*Task to carry out*: The answer must consist of every line from the entries that holds the word "Krem".

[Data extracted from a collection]

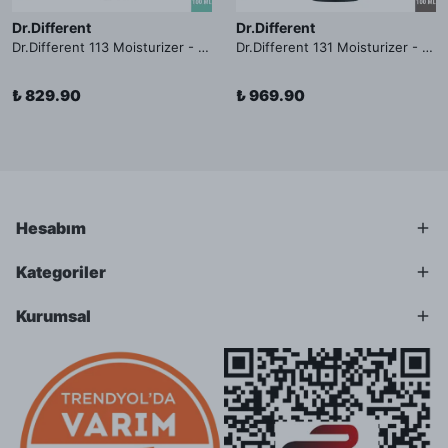
Dr.Different
Dr.Different
Dr.Different 113 Moisturizer - Yağlı ve Hassas Cilt Tipleri İçin Yağ Asidi İçerikli Nemlendirici Krem
Dr.Different 131 Moisturizer - Yaşlanma ve Kırışıklık Karşıtı Kolesterol İçerikli Nemlendirici Krem
₺ 829.90
₺ 969.90
Hesabım
Kategoriler
Kurumsal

*Response to this task*:
Dr.Different 113 Moisturizer - Yağlı ve Hassas Cilt Tipleri İçin Yağ Asidi İçerikli Nemlendirici Krem
Dr.Different 131 Moisturizer - Yaşlanma ve Kırışıklık Karşıtı Kolesterol İçerikli Nemlendirici Krem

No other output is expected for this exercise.